Same-sex couples are now allowed to marry and adopt in Slovenia following a Constitutional Court ruling done in July that was legalized on Tuesday, October 4, by parliament. This makes Slovenia the first among the Eastern European countries and former communist countries to do so.
The law was passed with 48 votes in favor, 29 against, and one abstention.
“With these changes, we are recognizing the rights of same-sex couples that they should have had for a long time”, State Secretary Simon Maljevac said to MPs during the amendment presentation.
“Slovenia is finally joining a number of countries in Europe and the world that have already given equal rights to heterosexual and same-sex couples,” Maljevac continued.
Though same-sex couples were allowed to do wedding ceremonies since 2017, their marriage was then called a “partnership union”. They were given many of the same rights as heterosexual couples, but they were not allowed to adopt children. The amendment above now allows them to be legally recognized as a married couple and allows them the same rights as heterosexual couples including adoption.

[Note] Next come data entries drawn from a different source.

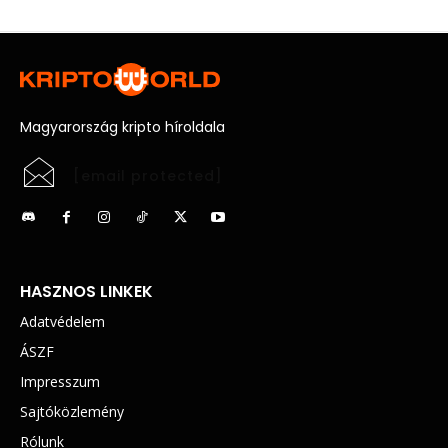
Magyarország kripto híroldala
[email protected]
HASZNOS LINKEK
Adatvédelem
ÁSZF
Impresszum
Sajtóközlemény
Rólunk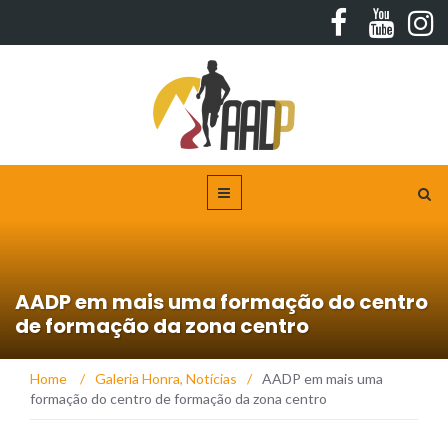
AADP em mais uma formação do centro
de formação da zona centro
Home
/
Galeria Honra
,
Notícias
/
AADP em mais uma
formação do centro de formação da zona centro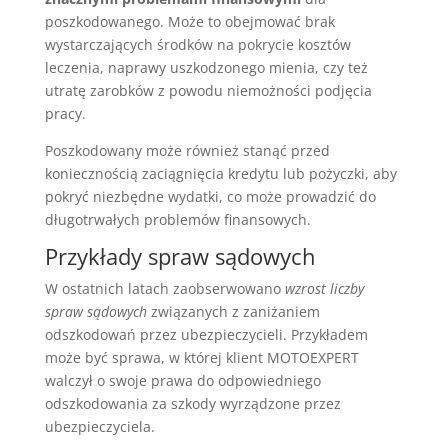
poszkodowanego. Może to obejmować brak
wystarczających środków na pokrycie kosztów
leczenia, naprawy uszkodzonego mienia, czy też
utratę zarobków z powodu niemożności podjęcia
pracy.
Poszkodowany może również stanąć przed
koniecznością zaciągnięcia kredytu lub pożyczki, aby
pokryć niezbędne wydatki, co może prowadzić do
długotrwałych problemów finansowych.
Przykłady spraw sądowych
W ostatnich latach zaobserwowano
wzrost liczby
spraw sądowych
związanych z zaniżaniem
odszkodowań przez ubezpieczycieli. Przykładem
może być sprawa, w której klient MOTOEXPERT
walczył o swoje prawa do odpowiedniego
odszkodowania za szkody wyrządzone przez
ubezpieczyciela.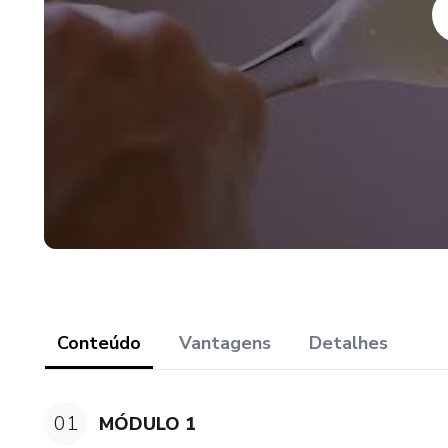
Conteúdo
Vantagens
Detalhes
01
MÓDULO 1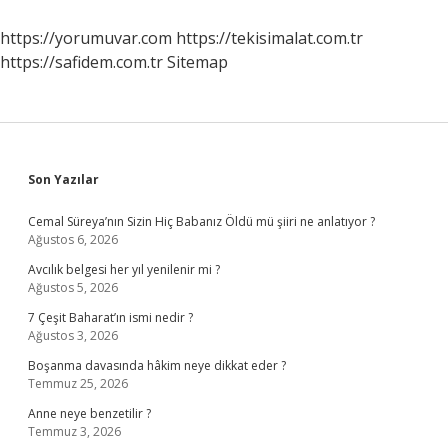
Maaş
Alıyor
https://yorumuvar.com
https://tekisimalat.com.tr
2024
https://safidem.com.tr
Sitemap
Sidebar
Son Yazılar
Cemal Süreya’nın Sizin Hiç Babanız Öldü mü şiiri ne anlatıyor ?
Ağustos 6, 2026
Avcılık belgesi her yıl yenilenir mi ?
Ağustos 5, 2026
7 Çeşit Baharat’ın ismi nedir ?
Ağustos 3, 2026
Boşanma davasında hâkim neye dikkat eder ?
Temmuz 25, 2026
Anne neye benzetilir ?
Temmuz 3, 2026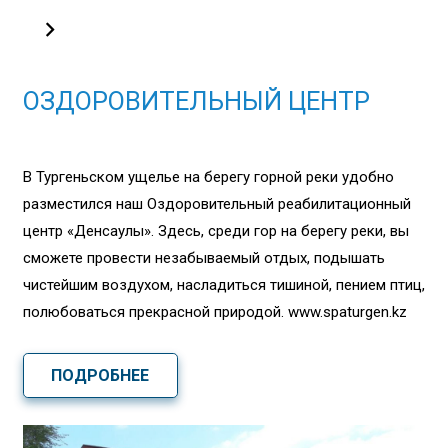
ОЗДОРОВИТЕЛЬНЫЙ ЦЕНТР
В Тургеньском ущелье на берегу горной реки удобно
разместился наш Оздоровительный реабилитационный
центр «Денсаулық». Здесь, среди гор на берегу реки, вы
сможете провести незабываемый отдых, подышать
чистейшим воздухом, насладиться тишиной, пением птиц,
полюбоваться прекрасной природой. www.spaturgen.kz
ПОДРОБНЕЕ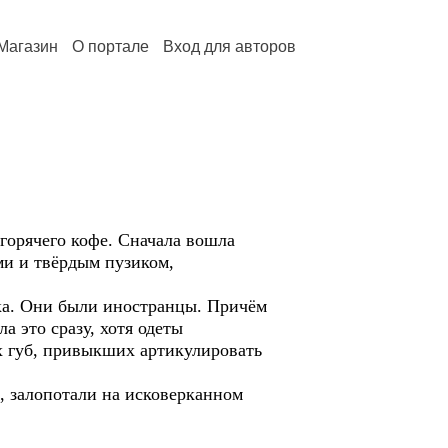
Магазин
О портале
Вход для авторов
 горячего кофе. Сначала вошла
ми и твёрдым пузиком,
ка. Они были иностранцы. Причём
а это сразу, хотя одеты
х губ, привыкших артикулировать
, залопотали на исковерканном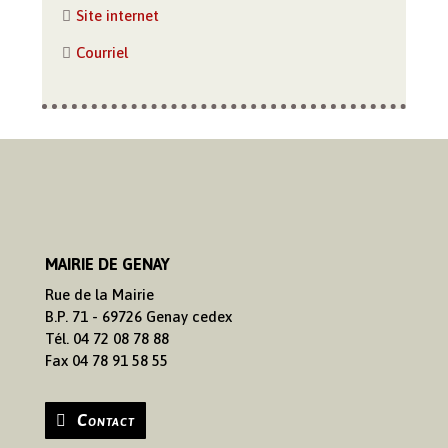
Site internet
Courriel
MAIRIE DE GENAY
Rue de la Mairie
B.P. 71 - 69726 Genay cedex
Tél. 04 72 08 78 88
Fax 04 78 91 58 55
Contact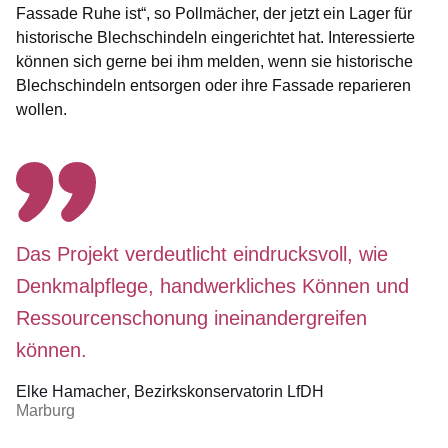
Fassade Ruhe ist“, so Pollmächer, der jetzt ein Lager für
historische Blechschindeln eingerichtet hat. Interessierte
können sich gerne bei ihm melden, wenn sie historische
Blechschindeln entsorgen oder ihre Fassade reparieren
wollen.
Das Projekt verdeutlicht eindrucksvoll, wie
Denkmalpflege, handwerkliches Können und
Ressourcenschonung ineinandergreifen
können.
Elke Hamacher
Bezirkskonservatorin LfDH
Marburg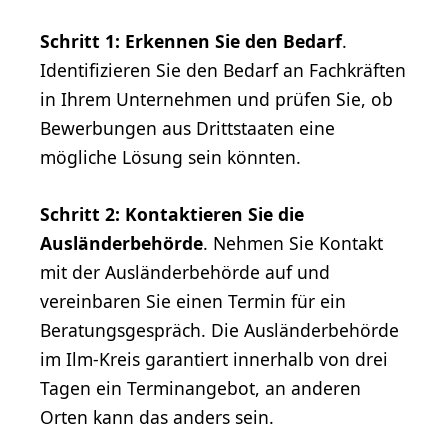
Schritt 1: Erkennen Sie den Bedarf
.
Identifizieren Sie den Bedarf an Fachkräften
in Ihrem Unternehmen und prüfen Sie, ob
Bewerbungen aus Drittstaaten eine
mögliche Lösung sein könnten.
Schritt 2: Kontaktieren Sie die
Ausländerbehörde
. Nehmen Sie Kontakt
mit der Ausländerbehörde auf und
vereinbaren Sie einen Termin für ein
Beratungsgespräch. Die Ausländerbehörde
im Ilm-Kreis garantiert innerhalb von drei
Tagen ein Terminangebot, an anderen
Orten kann das anders sein.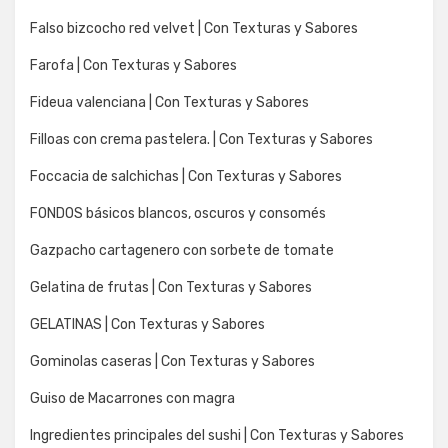
Falso bizcocho red velvet | Con Texturas y Sabores
Farofa | Con Texturas y Sabores
Fideua valenciana | Con Texturas y Sabores
Filloas con crema pastelera. | Con Texturas y Sabores
Foccacia de salchichas | Con Texturas y Sabores
FONDOS básicos blancos, oscuros y consomés
Gazpacho cartagenero con sorbete de tomate
Gelatina de frutas | Con Texturas y Sabores
GELATINAS | Con Texturas y Sabores
Gominolas caseras | Con Texturas y Sabores
Guiso de Macarrones con magra
Ingredientes principales del sushi | Con Texturas y Sabores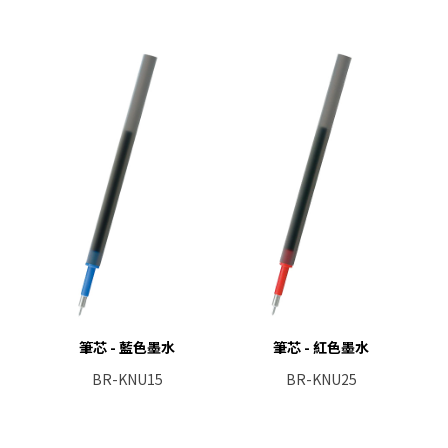
筆芯 - 藍色墨水
筆芯 - 紅色墨水
BR-KNU15
BR-KNU25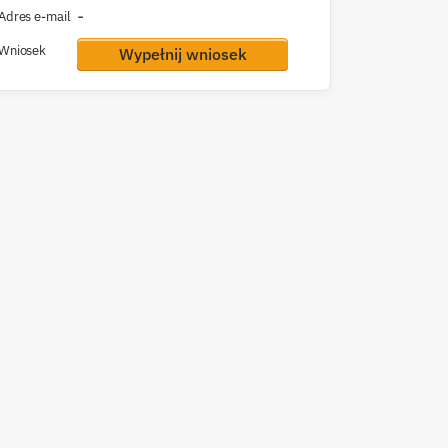
-
Adres e-mail
Wniosek
Wypełnij wniosek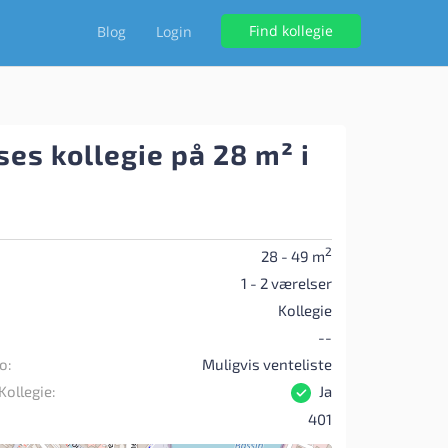
Find kollegie
Blog
Login
es kollegie på 28 m² i
2
28 - 49 m
1 - 2 værelser
Kollegie
--
o:
Muligvis venteliste
Kollegie:
Ja
401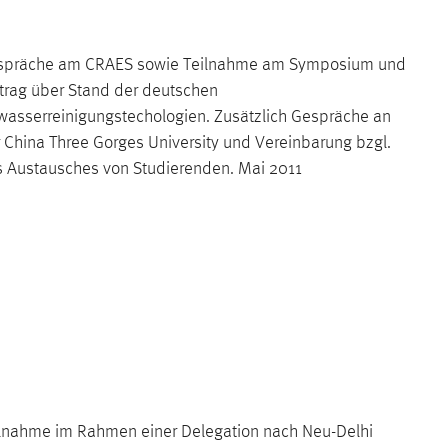
spräche am CRAES sowie Teilnahme am Symposium und
trag über Stand der deutschen
asserreinigungstechologien. Zusätzlich Gespräche an
 China Three Gorges University und Vereinbarung bzgl.
 Austausches von Studierenden. Mai 2011
lnahme im Rahmen einer Delegation nach Neu-Delhi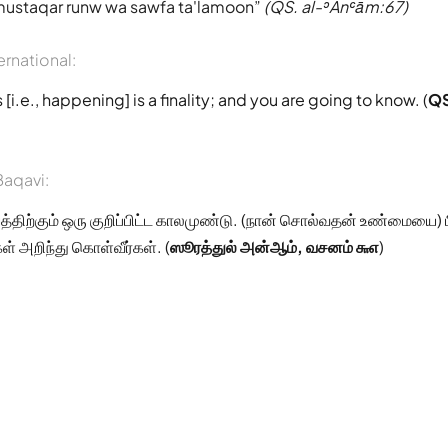
 mustaqar runw wa sawfa ta'lamoon
(QS. al-ʾAnʿām:67)
ernational:
[i.e., happening] is a finality; and you are going to know. (
QS
aqavi:
திற்கும் ஒரு குறிப்பிட்ட காலமுண்டு. (நான் சொல்வதன் உண்மையை)
ள் அறிந்து கொள்வீர்கள். (
ஸூரத்துல் அன்ஆம், வசனம் ௬௭
)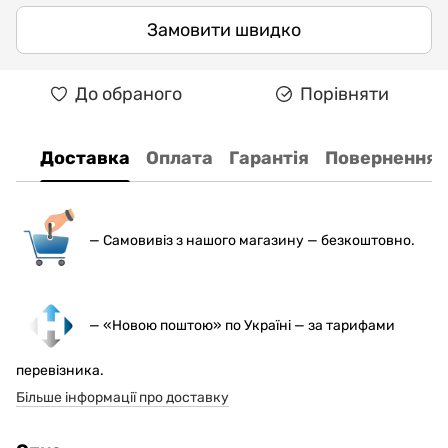
Замовити швидко
До обраного
Порівняти
Доставка
Оплата
Гарантія
Повернення
— С
амовивіз з нашого магазину — безкоштовно.
— «Новою поштою» по Україні — за тарифами
перевізника.
Більше інформації про доставку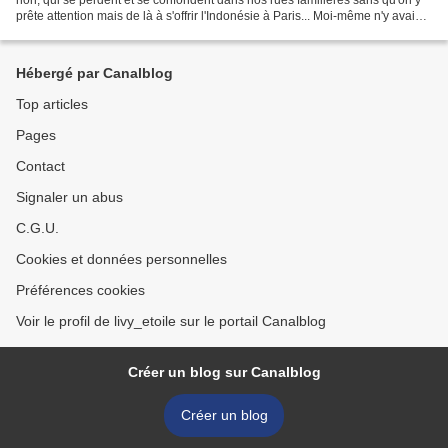
prête attention mais de là à s'offrir l'Indonésie à Paris... Moi-même n'y avais
jamais pensé.Pourtant,...
Hébergé par Canalblog
Top articles
Pages
Contact
Signaler un abus
C.G.U.
Cookies et données personnelles
Préférences cookies
Voir le profil de livy_etoile sur le portail Canalblog
Créer un blog sur Canalblog
Créer un blog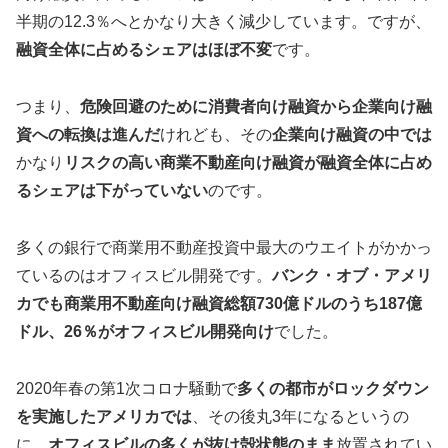
半期の12.3％へとかなり大きく減少しています。ですが、
融資全体に占めるシェアはほぼ不変
です。
つまり、
危険回避のために消費者向け融資から企業向け融
資への転換は進んだ
けれども、その
企業向け融資の中では
かなり
リスクの高い商業不動産向け融資が融資全体に占め
るシェアは下がっていない
のです。
多くの銀行で商業用不動産投資中最大のウエイトがかかっ
ているのはオフィスビル開発です。
バンク・オブ・アメリ
カでも商業用不動産向け融資総額730億ドルのうち187億
ドル、26％がオフィスビル開発向け
でした。
2020年春の第1次コロナ騒動で
多くの都市がロックダウン
を実施したアメリカでは
、その後丸3年になるというの
に、
オフィスビルの多くが抜け殻状態のまま
放置されてい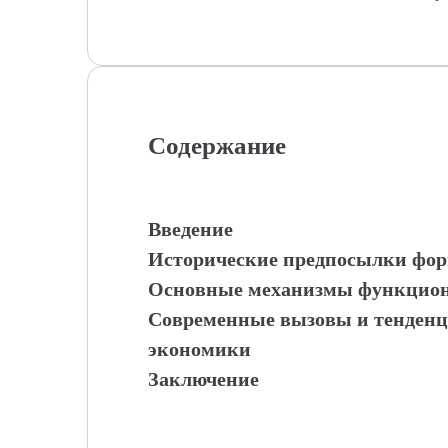
Содержание
Введение
Исторические предпосылки фо
Основные механизмы функцион
Современные вызовы и тенденц
экономики
Заключение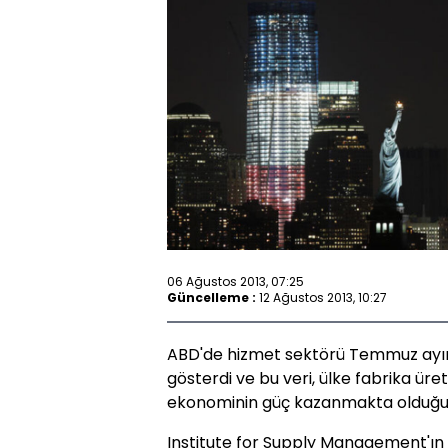
06 Ağustos 2013, 07:25
Güncelleme :
12 Ağustos 2013, 10:27
ABD'de hizmet sektörü Temmuz ayınd
gösterdi ve bu veri, ülke fabrika ür
ekonominin güç kazanmakta olduğun
Institute for Supply Management'ın (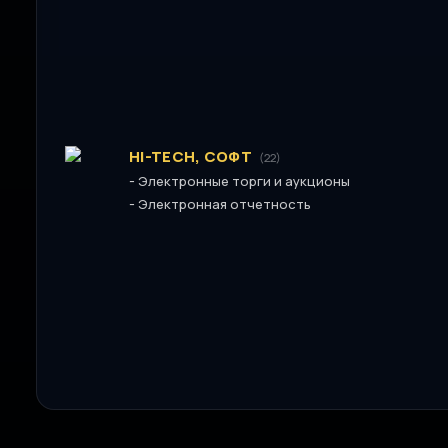
HI-TECH, СОФТ
(22)
-
Электронные торги и аукционы
-
Электронная отчетность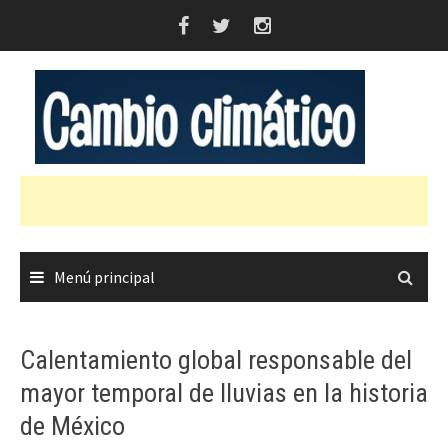
Saltar
al
contenido
Menú principal
Calentamiento global responsable del
mayor temporal de lluvias en la historia
de México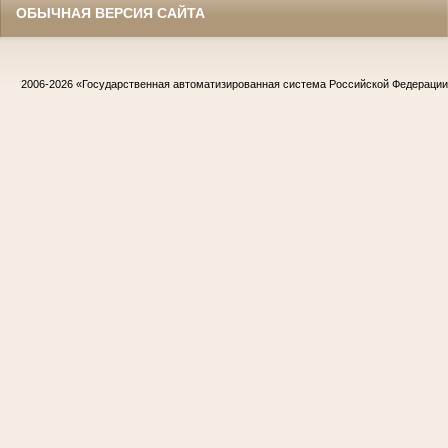
ОБЫЧНАЯ ВЕРСИЯ САЙТА
2006-2026
«Государственная автоматизированная система Российской Федераци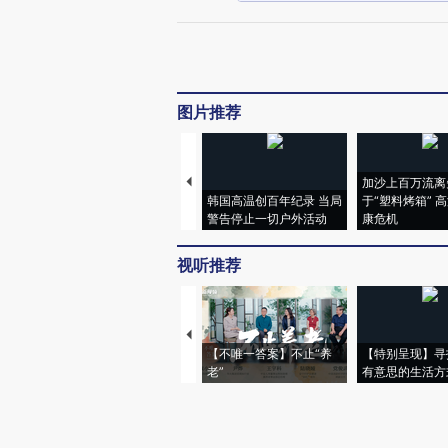
图片推荐
加沙上百万流离
韩国高温创百年纪录 当局
于“塑料烤箱” 
警告停止一切户外活动
康危机
视听推荐
【不唯一答案】不止“养
【特别呈现】寻
老”
有意思的生活方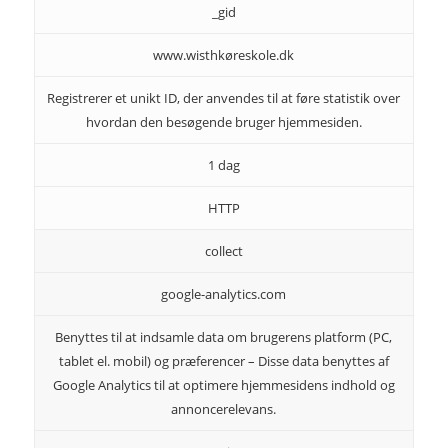
_gid
www.wisthkøreskole.dk
Registrerer et unikt ID, der anvendes til at føre statistik over
hvordan den besøgende bruger hjemmesiden.
1 dag
HTTP
collect
google-analytics.com
Benyttes til at indsamle data om brugerens platform (PC,
tablet el. mobil) og præferencer – Disse data benyttes af
Google Analytics til at optimere hjemmesidens indhold og
annoncerelevans.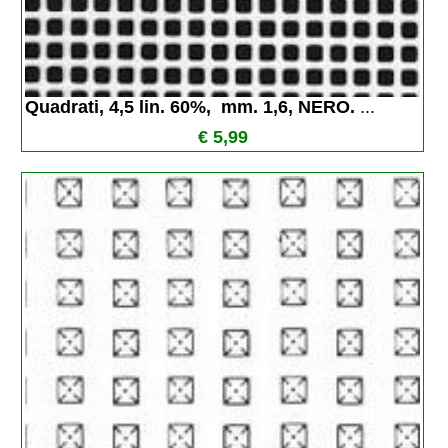
Quadrati, 4,5 lin. 60%,  mm. 1,6, NERO. 
...
€ 5,99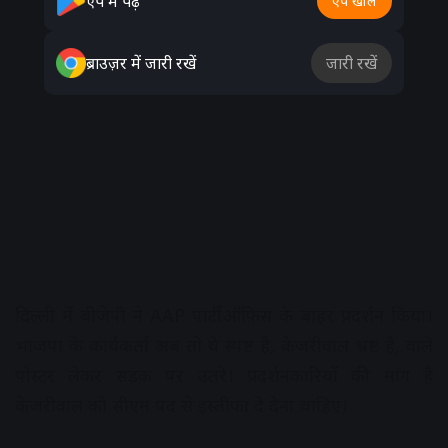
ऐप में पढ़ें
ऐप खोलें
ब्राउज़र में जारी रखें
जारी रखें
दिल्ली में बीजेपी ने AAP पार्टी ऑफिस के बाहर प्रदर्शन किया।
भाजपा के कार्यकर्ता अब तो ये स्पष्ट है, केजरीवाल भ्रष्ट है, वाले
पोस्टर लेकर सड़क पर उतरे। प्रदर्शनकारियों की मांग है
केजरीवाल को सीएम पद से इस्तीफा दे देना चाहिए।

The center-right of Slovenia has opposed the ruling, arguing that this law is taking away a child’s right to a mother and father. The Slovenian Democratic Party has said that it will rally against the new law.
A lot of Eastern European countries still do not allow same-sex couples to marry. So this is a big step for Slovenia. The implementation of this law is a new hope to inspire other neighboring countries in the region to allow same-sex marriage and the rights that go with it.